Pictured recipe: Tomato Salsa
Mild, medium, hot. Regular versus chunky. Sweet or savory. We're not saying homemade won't be tastier, but with so many salsa options at the store, keeping a jar on hand to spice up taco night is easy to do. As with many other products on this list, sodium ranges widely between salsa brands. Some have sugar in their ingredient list, even if they're meant to be savory or spicy. And, lastly, if you don't like stabilizers or thickeners, this is a category to be mindful of, as they are in some (both shelf-stable and refrigerated) brands.
Pictured recipe: Double-Tahini Hummus
The number of hummus brands available at the store is expanding daily. Nothing against whirring chickpeas at home when you have time, but you can buy so many varieties that are cheap, tasty and nutritious.

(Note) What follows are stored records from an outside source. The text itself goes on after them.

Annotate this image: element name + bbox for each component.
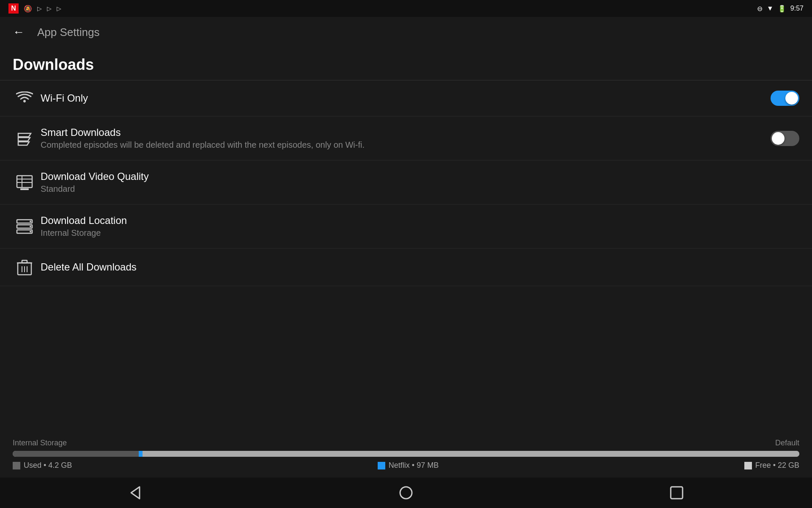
svg-point-8 <box>30 221 31 222</box>
svg-rect-17 <box>13 462 20 469</box>
storage-bar-netflix <box>139 451 143 457</box>
svg-rect-22 <box>671 487 683 499</box>
download-location-icon <box>13 219 36 234</box>
delete-all-title: Delete All Downloads <box>41 261 799 273</box>
status-bar-left: N 🔕 ▷ ▷ ▷ <box>8 3 61 14</box>
svg-point-10 <box>30 231 31 232</box>
cast-icon: ▷ <box>37 5 42 12</box>
smart-downloads-toggle[interactable] <box>771 131 799 146</box>
video-quality-subtitle: Standard <box>41 184 799 194</box>
legend-netflix: Netflix • 97 MB <box>378 461 439 470</box>
wifi-only-title: Wi-Fi Only <box>41 92 762 104</box>
status-bar-right: ⊖ ▼ 🔋 9:57 <box>757 5 804 13</box>
download-location-content: Download Location Internal Storage <box>36 215 799 238</box>
notification-icon: 🔕 <box>24 5 32 13</box>
app-bar: ← App Settings <box>0 17 812 47</box>
svg-rect-13 <box>22 260 27 263</box>
trash-icon <box>13 259 36 276</box>
section-title: Downloads <box>0 47 812 80</box>
storage-bar <box>13 451 799 457</box>
svg-point-9 <box>30 226 31 227</box>
delete-all-content: Delete All Downloads <box>36 261 799 273</box>
recents-nav-button[interactable] <box>664 480 689 505</box>
storage-bar-used <box>13 451 139 457</box>
storage-section: Internal Storage Default Used • 4.2 GB N… <box>0 434 812 474</box>
wifi-only-item[interactable]: Wi-Fi Only <box>0 80 812 116</box>
wifi-only-content: Wi-Fi Only <box>36 92 762 104</box>
smart-downloads-subtitle: Completed episodes will be deleted and r… <box>41 140 762 150</box>
legend-used-label: Used • 4.2 GB <box>24 461 72 470</box>
video-quality-content: Download Video Quality Standard <box>36 171 799 194</box>
smart-downloads-icon <box>13 130 36 147</box>
legend-used: Used • 4.2 GB <box>13 461 72 470</box>
svg-rect-0 <box>17 176 32 188</box>
storage-label-left: Internal Storage <box>13 439 67 447</box>
smart-downloads-item[interactable]: Smart Downloads Completed episodes will … <box>0 116 812 160</box>
svg-rect-4 <box>20 188 29 190</box>
wifi-only-toggle[interactable] <box>771 91 799 106</box>
bottom-nav <box>0 478 812 508</box>
download-location-title: Download Location <box>41 215 799 226</box>
wifi-icon <box>13 91 36 105</box>
status-time: 9:57 <box>790 5 804 12</box>
status-bar: N 🔕 ▷ ▷ ▷ ⊖ ▼ 🔋 9:57 <box>0 0 812 17</box>
svg-rect-19 <box>744 462 752 469</box>
home-nav-button[interactable] <box>393 480 419 505</box>
download-location-item[interactable]: Download Location Internal Storage <box>0 204 812 248</box>
svg-rect-18 <box>378 462 385 469</box>
storage-label-right: Default <box>775 439 799 447</box>
wifi-status-icon: ▼ <box>767 5 774 12</box>
video-quality-item[interactable]: Download Video Quality Standard <box>0 160 812 204</box>
storage-labels: Internal Storage Default <box>13 439 799 447</box>
netflix-icon: N <box>8 3 19 14</box>
storage-bar-free <box>143 451 799 457</box>
legend-netflix-label: Netflix • 97 MB <box>389 461 439 470</box>
back-button[interactable]: ← <box>13 25 25 39</box>
legend-free-label: Free • 22 GB <box>755 461 799 470</box>
media-icon1: ▷ <box>47 5 52 12</box>
smart-downloads-title: Smart Downloads <box>41 127 762 138</box>
settings-list: Wi-Fi Only Smart Downloads Completed epi… <box>0 80 812 286</box>
svg-marker-20 <box>131 487 140 499</box>
battery-icon: 🔋 <box>778 5 786 13</box>
delete-all-item[interactable]: Delete All Downloads <box>0 248 812 286</box>
storage-legend: Used • 4.2 GB Netflix • 97 MB Free • 22 … <box>13 461 799 470</box>
media-icon2: ▷ <box>57 5 61 12</box>
svg-point-21 <box>400 487 412 499</box>
smart-downloads-content: Smart Downloads Completed episodes will … <box>36 127 762 150</box>
video-quality-icon <box>13 175 36 190</box>
minus-circle-icon: ⊖ <box>757 5 763 13</box>
app-bar-title: App Settings <box>37 26 99 39</box>
download-location-subtitle: Internal Storage <box>41 228 799 238</box>
back-nav-button[interactable] <box>123 480 148 505</box>
legend-free: Free • 22 GB <box>744 461 799 470</box>
video-quality-title: Download Video Quality <box>41 171 799 182</box>
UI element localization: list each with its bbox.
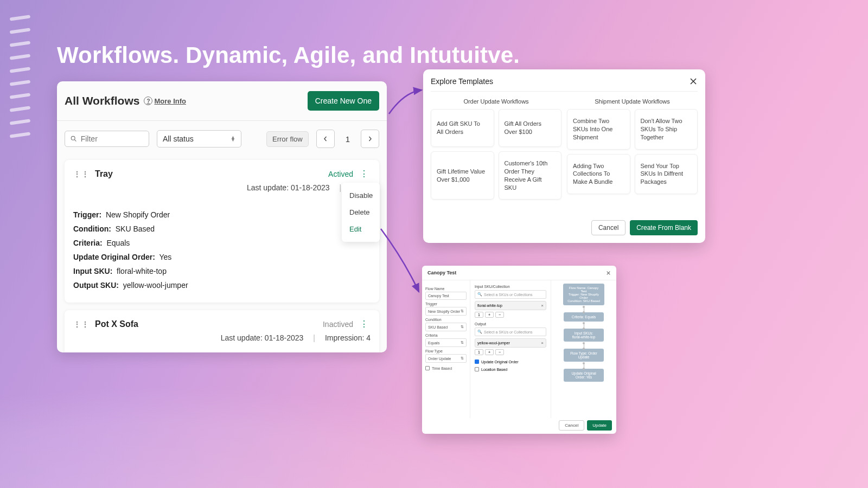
error-flow-button[interactable]: Error flow	[266, 131, 309, 147]
checkbox-icon	[475, 359, 479, 364]
qty-up-button[interactable]: +	[485, 312, 494, 318]
qty-down-button[interactable]: −	[495, 312, 504, 318]
kebab-menu-button[interactable]: ⋮	[358, 169, 371, 179]
status-select-value: All status	[163, 134, 194, 143]
select-value: Order Update	[428, 357, 451, 361]
status-badge: Actived	[328, 170, 353, 178]
search-placeholder: Select a SKUs or Collections	[484, 293, 532, 297]
arrow-icon	[380, 228, 429, 298]
timebased-checkbox[interactable]: Time Based	[425, 366, 467, 370]
create-from-blank-button[interactable]: Create From Blank	[630, 220, 698, 235]
drag-handle-icon[interactable]: ⋮⋮	[73, 170, 90, 178]
filter-input-wrapper[interactable]	[65, 131, 149, 147]
section-label: Output	[475, 322, 546, 326]
checkbox-icon	[425, 366, 430, 370]
detail-value: yellow-wool-jumper	[123, 281, 188, 290]
status-select[interactable]: All status ▲▼	[157, 130, 241, 147]
svg-line-1	[75, 140, 76, 142]
connector-icon	[584, 323, 584, 329]
drag-handle-icon[interactable]: ⋮⋮	[73, 320, 90, 329]
trigger-select[interactable]: New Shopify Order⇅	[425, 307, 467, 316]
close-icon[interactable]	[606, 271, 611, 275]
explore-templates-modal: Explore Templates Order Update Workflows…	[423, 69, 705, 243]
updown-icon: ⇅	[461, 325, 464, 329]
select-value: New Shopify Order	[428, 310, 460, 313]
template-card[interactable]: Customer's 10th Order They Receive A Gif…	[499, 151, 562, 200]
checkbox-label: Time Based	[432, 367, 452, 370]
menu-edit[interactable]: Edit	[342, 221, 380, 237]
flowname-input[interactable]: Canopy Test	[425, 292, 467, 300]
location-checkbox[interactable]: Location Based	[475, 367, 546, 371]
column-title: Order Update Workflows	[431, 98, 561, 105]
flow-node: Update Original Order: Yes	[564, 369, 604, 382]
field-label: Trigger	[425, 302, 467, 306]
detail-label: Trigger:	[73, 210, 101, 219]
filter-input[interactable]	[81, 134, 144, 143]
remove-chip-icon[interactable]: ×	[541, 341, 544, 345]
remove-chip-icon[interactable]: ×	[541, 303, 544, 308]
qty-value: 1	[475, 312, 483, 318]
qty-value: 1	[475, 349, 483, 355]
detail-value: Equals	[106, 239, 130, 247]
updown-icon: ⇅	[461, 309, 464, 313]
chip-label: floral-white-top	[477, 304, 502, 307]
template-card[interactable]: Gift Lifetime Value Over $1,000	[431, 151, 494, 200]
select-updown-icon: ▲▼	[231, 136, 235, 142]
separator: |	[313, 333, 315, 342]
qty-up-button[interactable]: +	[485, 349, 494, 355]
checkbox-label: Location Based	[481, 368, 507, 371]
search-icon	[70, 134, 78, 143]
modal-title: Explore Templates	[431, 77, 493, 86]
field-label: Flow Name	[425, 287, 467, 291]
section-label: Input SKU/Collection	[475, 285, 546, 288]
field-label: Criteria	[425, 333, 467, 337]
template-card[interactable]: Add Gift SKU To All Orders	[431, 109, 494, 147]
column-title: Shipment Update Workflows	[567, 98, 698, 105]
workflow-name: Tray	[95, 169, 113, 179]
create-new-button[interactable]: Create New One	[308, 91, 379, 111]
detail-value: New Shopify Order	[106, 210, 170, 219]
next-page-button[interactable]	[361, 130, 379, 148]
flowtype-select[interactable]: Order Update⇅	[425, 354, 467, 363]
template-card[interactable]: Send Your Top SKUs In Diffrent Packages	[635, 154, 698, 195]
kebab-menu-button[interactable]: ⋮	[358, 319, 371, 329]
update-button[interactable]: Update	[587, 420, 612, 431]
field-label: Flow Type	[425, 349, 467, 353]
search-icon: 🔍	[477, 292, 482, 297]
sku-search-input[interactable]: 🔍Select a SKUs or Collections	[475, 328, 546, 336]
select-value: SKU Based	[428, 325, 448, 329]
separator: |	[340, 183, 342, 192]
menu-disable[interactable]: Disable	[342, 187, 380, 204]
menu-delete[interactable]: Delete	[342, 204, 380, 221]
cancel-button[interactable]: Cancel	[591, 220, 626, 235]
workflow-name: Pot X Sofa	[95, 319, 138, 329]
template-card[interactable]: Adding Two Collections To Make A Bundle	[567, 154, 630, 195]
flow-node: Flow Type: Order Update	[564, 349, 604, 362]
chevron-right-icon	[367, 136, 373, 142]
arrow-icon	[388, 87, 426, 119]
checkbox-icon	[475, 367, 479, 371]
cancel-button[interactable]: Cancel	[559, 420, 584, 431]
close-icon[interactable]	[689, 77, 698, 86]
template-card[interactable]: Gift All Orders Over $100	[499, 109, 562, 147]
update-order-checkbox[interactable]: Update Original Order	[475, 359, 546, 364]
workflow-card: ⋮⋮ Tray Actived ⋮ Last update: 01-18-202…	[65, 160, 379, 303]
workflow-card: ⋮⋮ Pot X Sofa Inactived ⋮ Last update: 0…	[65, 310, 379, 352]
sku-search-input[interactable]: 🔍Select a SKUs or Collections	[475, 290, 546, 299]
qty-down-button[interactable]: −	[495, 349, 504, 355]
chip-label: yellow-wool-jumper	[477, 341, 510, 345]
last-update: Last update: 01-18-2023	[221, 333, 304, 342]
template-card[interactable]: Combine Two SKUs Into One Shipment	[567, 109, 630, 150]
connector-icon	[584, 307, 584, 312]
flow-node: Criteria: Equals	[564, 312, 604, 322]
condition-select[interactable]: SKU Based⇅	[425, 323, 467, 331]
decorative-dashes	[10, 16, 30, 146]
detail-value: floral-white-top	[117, 267, 167, 275]
panel-title: All Workflows	[65, 94, 139, 107]
more-info-link[interactable]: More Info	[144, 97, 186, 105]
criteria-select[interactable]: Equals⇅	[425, 338, 467, 347]
detail-label: Output SKU:	[73, 281, 119, 290]
template-card[interactable]: Don't Allow Two SKUs To Ship Together	[635, 109, 698, 150]
prev-page-button[interactable]	[316, 130, 335, 148]
detail-value: Yes	[159, 253, 171, 261]
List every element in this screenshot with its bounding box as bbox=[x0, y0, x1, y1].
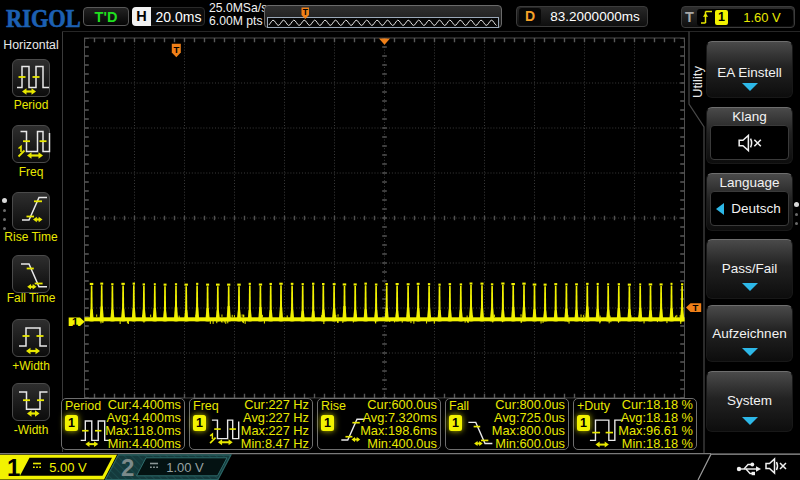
svg-text:1.00 V: 1.00 V bbox=[166, 460, 204, 475]
svg-text:5.00 V: 5.00 V bbox=[49, 460, 87, 475]
svg-text:2: 2 bbox=[121, 454, 134, 480]
svg-text:1: 1 bbox=[7, 454, 20, 480]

Plus, "store-bought hummus is a great base to which you can add, dress up and make it your own," suggests Grainger. "I have been known on many occasions to drizzle the top of a premade hummus with a good extra-virgin olive oil and sprinkle with smoked paprika. The result is a homemade flavor with only a fraction of the effort."
When selecting a hummus, know that they don't differ nutritionally all that much, except for sodium, so compare sodium across brands (or even flavors within brands), and choose one that's on the lower end.